Selon ce rapport, réalisé en collaboration avec le ministère du Travail (DARES), une augmentation de 10% des télétravailleurs a engendré un accroissement de 0,7 à 1% de la productivité entre 2019 et 2022. Pour parvenir à ces chiffres, les chercheurs ont analysé les pratiques de 6 600 entreprises en dehors du secteur immobilier sur cette période incluant les effets du Covid-19.
Une tendance bien établie
La pandémie a accéléré considérablement l'adoption du télétravail, et en 2024, 22 % des employés du secteur privé télétravailleront au moins une fois par mois, un bond significatif comparé aux 4 % antérieurs à 2019. Ce changement a été particulièrement bénéfique pour les entreprises qui, avant 2019, louaient des espaces de bureau distincts de leurs lieux de production, ce qui a entraîné une réduction des coûts et une meilleure organisation du travail.

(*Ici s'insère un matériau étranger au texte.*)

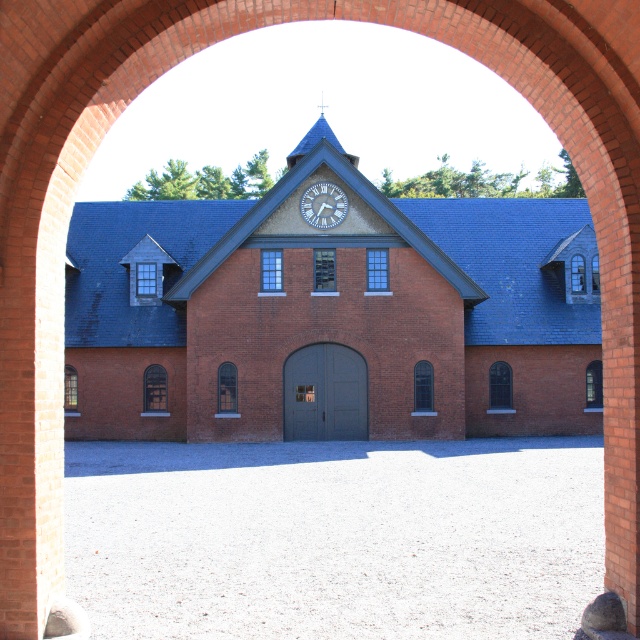 You are standing outside the arched opening and want to hang a decorative banner between the brick building at center and the white textured clock at upper center. Which object should you start measuring from to ensure the banner is centered between them?

You should start measuring from the white textured clock at upper center because the brick building at center is to its right, so the center point between them would be closer to the clock.

You are standing in front of an arched opening that frames a view of a brick building. Based on the coordinates provided, can you determine the position of the brick building at center within the scene?

The brick building at center is located at the coordinates point [332,314]. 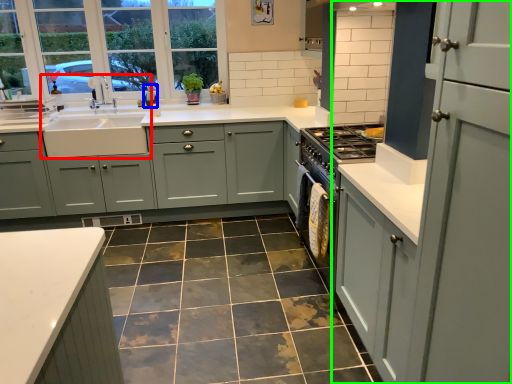 Question: Considering the real-world distances, which object is closest to sink (highlighted by a red box)? teal (highlighted by a blue box) or cabinetry (highlighted by a green box).

Choices:
 (A) teal
 (B) cabinetry

Answer: (A) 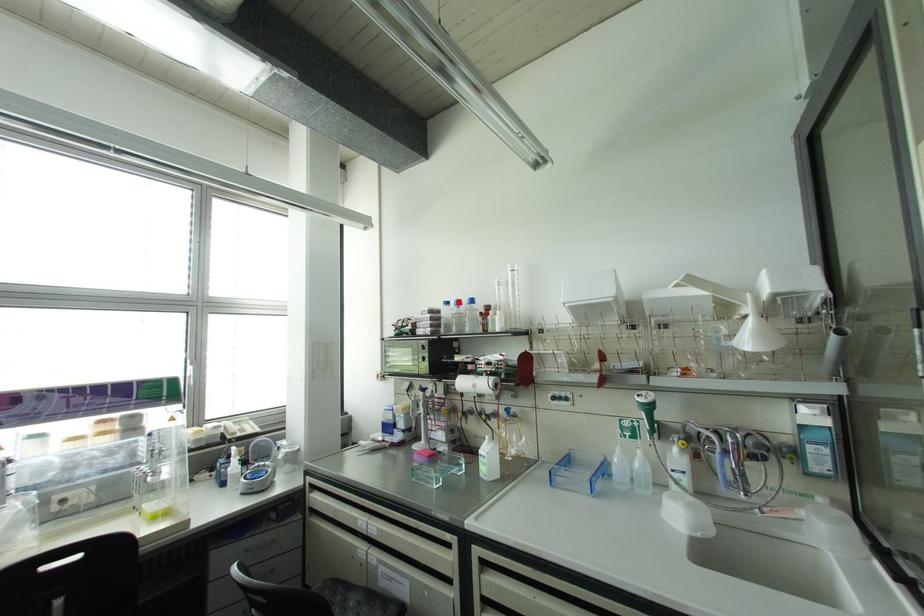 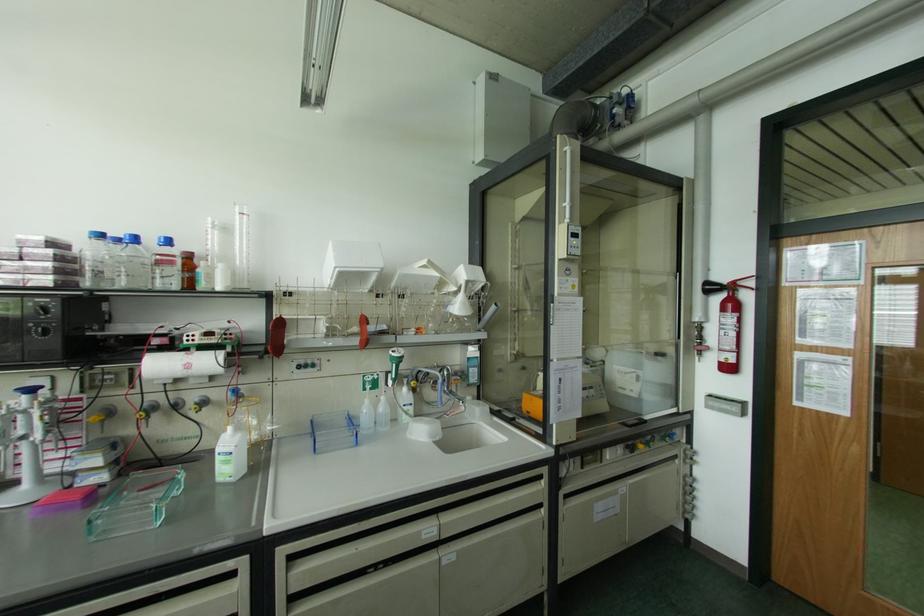 In the second image, find the point that corresponds to the highlighted location in the first image.

(134, 238) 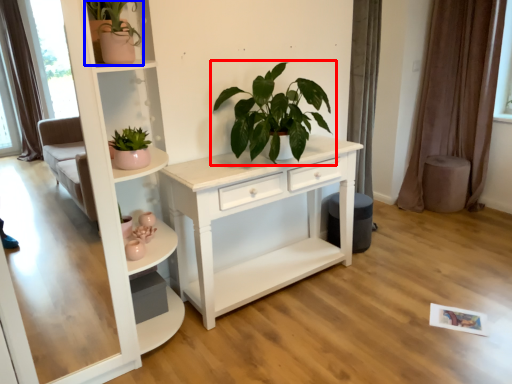 Question: Which point is closer to the camera, houseplant (highlighted by a red box) or houseplant (highlighted by a blue box)?

Choices:
 (A) houseplant
 (B) houseplant

Answer: (B) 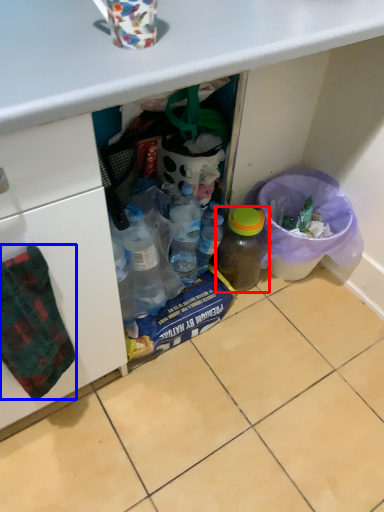 Question: Which of the following is the closest to the observer, bottle (highlighted by a red box) or blanket (highlighted by a blue box)?

Choices:
 (A) bottle
 (B) blanket

Answer: (B) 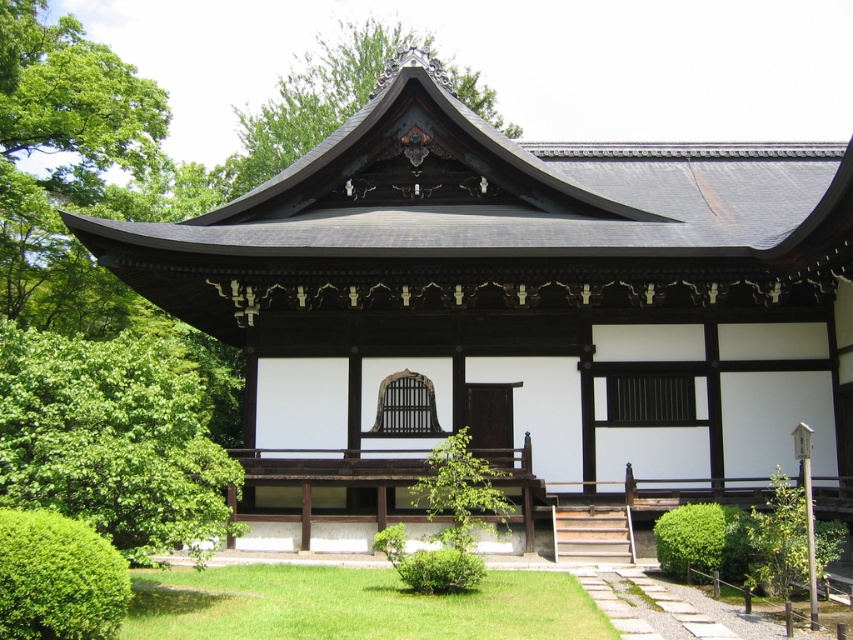 You are standing in front of the traditional Japanese temple and want to determine the relative positions of two points marked on the structure. Which point is closer to you, point (166, 403) or point (309, 113)?

Point (166, 403) is closer to the viewer than point (309, 113).

You are a landscape architect designing a new garden. You have two green leafy trees to place in the garden. The first is the green leafy tree at lower left and the second is the green leafy tree at upper center. Given that the garden has a maximum allowable distance of 30 meters between any two trees, will the placement of these two trees comply with the garden design guidelines?

The distance between the green leafy tree at lower left and the green leafy tree at upper center is 29.24 meters, which is under the 30 meters maximum allowable distance. Therefore, their placement complies with the garden design guidelines.

You are standing in front of the temple and see two green leafy trees. One is the green leafy tree at lower left and the other is the green leafy tree at upper center. Which tree is closer to you?

The green leafy tree at lower left is closer to you because it is in front of the green leafy tree at upper center. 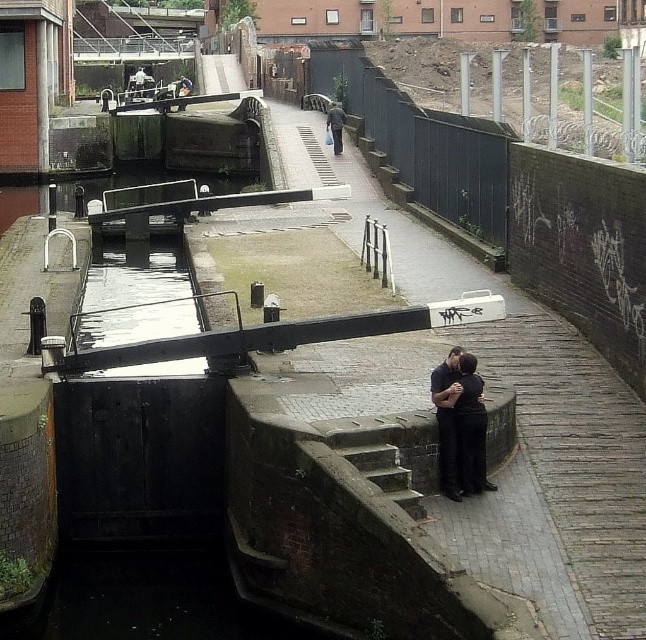 From the picture: You are a city planner reviewing this area to install a new bench. The bench will be placed exactly halfway between the dark gray concrete man at center and the smooth leather jacket at upper center. How far will the bench be from each object?

The bench will be placed exactly halfway between the dark gray concrete man at center and the smooth leather jacket at upper center, which are 43.21 meters apart. Therefore, the bench will be 21.605 meters away from each object.

You are a photographer trying to capture both the black smooth couple at center and the smooth leather jacket at upper center in a single frame. Based on their sizes, which object would you need to focus on more to ensure both are visible in the photo?

The black smooth couple at center occupies less space than the smooth leather jacket at upper center, so you should focus on the smooth leather jacket at upper center to ensure both are visible in the photo.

Néanmoins, pour l'ensemble des entreprises en question, la baisse des coûts liés aux surfaces louées explique seulement une petite partie des gains de productivité. Les experts ont noté que la majorité des bénéfices proviennent d'une amélioration des processus de production, d'une coordination renforcée, d'un management optimisé, ainsi que de la réduction des temps de trajets, conférant aux employés une plus grande autonomie et un cadre de travail tranquillisant.
Cependant, l'étude met en garde : « la relation positive entre la proportion de télétravailleurs et la productivité est majoritairement observée lorsque cette proportion reste modérée ». Si celle-ci dépasse les 20 % à 25 % des effectifs, les gains deviennent « statistiquement non significatifs ».
Les limites d'une tendance
Cet équilibre délicat peut être en partie attribué à des « coûts de coordination accrus » qui surgissent lorsque trop d'employés travaillent à distance. Les chercheurs signalent que ce seuil de 20-25 % correspond à la proportion moyenne de télétravailleurs observée dans le secteur privé post-pandémie. En revanche, ils notent qu'à caractéristiques comparables, la relation entre télétravail et gains de productivité se maintient, quelle que soit la taille de l'entreprise.